Sorry but I have to disagree. They don't offset each other completely. If you buy an external water pump, many come with a chart and the gph will drop as they are placed further down. Look here : http://www.drsfostersmith.com/product/add_info.cfm?pCatId=4614

The intake/input is assisted by gravity (syphon effect) and the output works against gravity. If they cancel each other out totally, you don't need a pump. The water will just syphon down to the canister and go back up to the tank (assuming there is no media).


----------



## Alex (Mar 31, 2004)

If you have a choice, 1 foot would be better. Less strain on the pump and a little more flow.

Alex


----------



## gpodio (Feb 4, 2004)

> quote:
> 
> Originally posted by ninob:
> Sorry but I have to disagree. They don't offset each other completely. If you buy an external water pump, many come with a chart and the gph will drop as they are placed further down. Look here : http://www.drsfostersmith.com/product/add_info.cfm?pCatId=4614


Head height is always stated because most of these pumps are not used in closed circuits, rather in open sumps and refugiums where they have no back pressure at all to help them get the water back up to the tank. In a closed loop, overall pressure is the only concern as anonapersona pointed out.



> quote:
> 
> The intake/input is assisted by gravity (syphon effect) and the output works against gravity. If they cancel each other out totally, you don't need a pump. The water will just syphon down to the canister and go back up to the tank (assuming there is no media).

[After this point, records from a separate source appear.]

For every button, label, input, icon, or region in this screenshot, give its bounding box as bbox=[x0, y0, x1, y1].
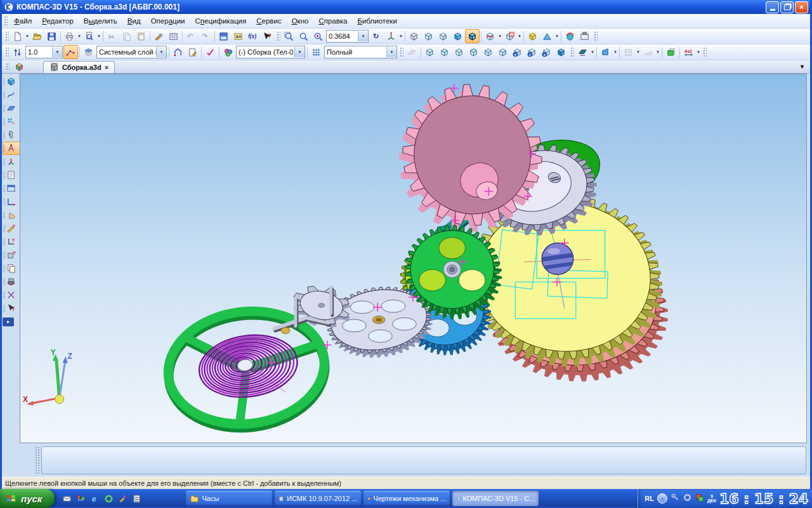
toolbar-grip[interactable] bbox=[570, 46, 574, 58]
show-panels-button[interactable] bbox=[216, 29, 231, 43]
ql-paint[interactable] bbox=[118, 494, 128, 504]
detail-combo[interactable]: Полный▼ bbox=[324, 46, 397, 58]
print-preview-button[interactable] bbox=[82, 29, 96, 43]
stamp-item-button[interactable] bbox=[3, 275, 20, 288]
copy-button[interactable] bbox=[119, 29, 134, 43]
step-value-button[interactable] bbox=[10, 45, 25, 59]
tray-clock[interactable]: 16 : 15 : 24 bbox=[719, 491, 808, 507]
tray-collapse-chevron[interactable]: ‹ bbox=[657, 493, 667, 504]
display-hidden-removed-button[interactable] bbox=[421, 29, 436, 43]
view-cube-z-button[interactable]: z bbox=[525, 45, 539, 59]
cross-arrows-button[interactable] bbox=[3, 288, 20, 302]
menu-item-8[interactable]: Окно bbox=[287, 15, 314, 27]
document-manager-button[interactable] bbox=[12, 60, 27, 74]
view-cube-5-button[interactable] bbox=[481, 45, 495, 59]
functions-button[interactable]: f(x) bbox=[246, 29, 260, 43]
part-cube-button[interactable] bbox=[3, 75, 20, 88]
slope-tool-dropdown-arrow[interactable]: ▼ bbox=[655, 50, 660, 54]
ell[interactable] bbox=[281, 328, 290, 334]
close-button[interactable]: × bbox=[795, 1, 808, 13]
zoom-scale-combo[interactable]: 0.3684▼ bbox=[326, 30, 369, 43]
new-document-dropdown-arrow[interactable]: ▼ bbox=[25, 34, 30, 38]
ql-network[interactable] bbox=[76, 494, 86, 504]
sketch-contour-button[interactable] bbox=[171, 45, 185, 59]
check-object-button[interactable] bbox=[203, 45, 218, 59]
display-wireframe-button[interactable] bbox=[407, 29, 421, 43]
tab-sborka[interactable]: Сборка.a3d × bbox=[43, 61, 115, 73]
property-bar-panel[interactable] bbox=[41, 446, 806, 474]
dimension-tool-button[interactable]: A±1 bbox=[681, 45, 696, 59]
spatial-curve-button[interactable] bbox=[3, 88, 20, 102]
layer-combo[interactable]: Системный слой (0)▼ bbox=[96, 46, 167, 58]
cut-button[interactable]: ✂ bbox=[105, 29, 119, 43]
view-cube-1-button[interactable] bbox=[422, 45, 437, 59]
toolbar-grip[interactable] bbox=[399, 46, 403, 58]
start-button[interactable]: пуск bbox=[0, 489, 55, 508]
toolbar-grip[interactable] bbox=[702, 46, 707, 58]
paste-button[interactable] bbox=[134, 29, 148, 43]
toolbar-grip[interactable] bbox=[276, 30, 280, 42]
section-zone-dropdown-arrow[interactable]: ▼ bbox=[517, 34, 522, 38]
zoom-area-button[interactable] bbox=[282, 29, 296, 43]
view-cube-x-button[interactable]: x bbox=[539, 45, 554, 59]
step-combo[interactable]: 1.0▼ bbox=[25, 46, 63, 58]
redo-button[interactable]: ↷ bbox=[199, 29, 213, 43]
surface-tools-dropdown-arrow[interactable]: ▼ bbox=[590, 50, 595, 54]
zoom-selection-button[interactable] bbox=[296, 29, 311, 43]
restore-button[interactable] bbox=[780, 1, 794, 13]
sheet-tool-dropdown-arrow[interactable]: ▼ bbox=[636, 50, 641, 54]
print-dropdown-arrow[interactable]: ▼ bbox=[77, 34, 82, 38]
3d-viewport[interactable]: XYZ bbox=[20, 74, 807, 443]
taskbar-task-4[interactable]: КОМПАС-3D V15 - С... bbox=[452, 491, 539, 506]
print-preview-dropdown-arrow[interactable]: ▼ bbox=[96, 34, 102, 38]
detail-level-button[interactable] bbox=[309, 45, 324, 59]
menu-item-6[interactable]: Спецификация bbox=[190, 15, 251, 27]
menubar-grip[interactable] bbox=[3, 15, 8, 27]
wedge-tool-button[interactable] bbox=[598, 45, 613, 59]
menu-item-2[interactable]: Редактор bbox=[37, 15, 79, 27]
property-bar-grip[interactable] bbox=[35, 446, 40, 474]
view-shaded-cube-button[interactable] bbox=[554, 45, 568, 59]
taskbar-task-3[interactable]: Чертежи механизма ... bbox=[363, 491, 450, 506]
hatch-question-button[interactable]: ? bbox=[3, 248, 20, 262]
copy-properties-button[interactable] bbox=[152, 29, 166, 43]
display-shaded-button[interactable] bbox=[450, 29, 465, 43]
tray-key[interactable] bbox=[671, 493, 680, 505]
ql-internet-explorer[interactable]: e bbox=[90, 494, 100, 504]
mirror-plane-button[interactable] bbox=[405, 45, 419, 59]
simplified-display-button[interactable] bbox=[525, 29, 540, 43]
snap-points-button[interactable] bbox=[63, 45, 78, 59]
print-button[interactable] bbox=[62, 29, 77, 43]
menu-item-5[interactable]: Операции bbox=[146, 15, 190, 27]
hand-item-button[interactable] bbox=[3, 208, 20, 222]
copy-doc-button[interactable] bbox=[3, 262, 20, 275]
tab-overflow-arrow[interactable]: ▼ bbox=[799, 64, 805, 70]
panel-expand-button[interactable]: ▸ bbox=[3, 318, 14, 326]
menu-item-10[interactable]: Библиотеки bbox=[353, 15, 402, 27]
surface-tools-button[interactable] bbox=[575, 45, 590, 59]
box-tool-button[interactable] bbox=[664, 45, 678, 59]
menu-item-9[interactable]: Справка bbox=[313, 15, 352, 27]
specification-button[interactable] bbox=[3, 168, 20, 182]
menu-item-3[interactable]: Выделить bbox=[79, 15, 122, 27]
clip-display-dropdown-arrow[interactable]: ▼ bbox=[554, 34, 560, 38]
cursor-question-button[interactable]: ? bbox=[3, 302, 20, 315]
save-document-button[interactable] bbox=[44, 29, 59, 43]
ql-green-app[interactable] bbox=[104, 494, 114, 504]
surface-item-button[interactable] bbox=[3, 102, 20, 115]
toolbar-grip[interactable] bbox=[4, 30, 9, 42]
rotate-view-button[interactable]: ↻ bbox=[369, 29, 384, 43]
section-zone-button[interactable] bbox=[502, 29, 517, 43]
menu-item-4[interactable]: Вид bbox=[122, 15, 146, 27]
undo-button[interactable]: ↶ bbox=[184, 29, 199, 43]
orientation-dropdown-arrow[interactable]: ▼ bbox=[398, 34, 403, 38]
designations-button[interactable] bbox=[3, 142, 20, 155]
open-document-button[interactable] bbox=[30, 29, 44, 43]
dimension-tool-dropdown-arrow[interactable]: ▼ bbox=[696, 50, 701, 54]
taskbar-task-1[interactable]: Часы bbox=[186, 491, 272, 506]
toolbar-grip[interactable] bbox=[4, 46, 9, 58]
zoom-in-button[interactable] bbox=[311, 29, 325, 43]
display-hidden-thin-button[interactable] bbox=[436, 29, 450, 43]
menu-item-7[interactable]: Сервис bbox=[251, 15, 286, 27]
context-help-button[interactable]: ? bbox=[260, 29, 275, 43]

No it would just stay still as both would cancel eachother out. If head pressure was indeed an issue in closed loops, when you turn the pump off the water would automatically flow backwards. The pump has to obviously work against any obstruction or restriction such as filter media, bends and accessories. That's also why some quality canisters have a larger intake tube than output to avoid negative pressure inside the canister, specially if the pump is situated after the media.

Giancarlo Podio


----------



## nino (Oct 2, 2004)

Good point but are you saying that it doesn't make any difference whether you place a canister 10 feet under the tank compare to 1 foot under?


----------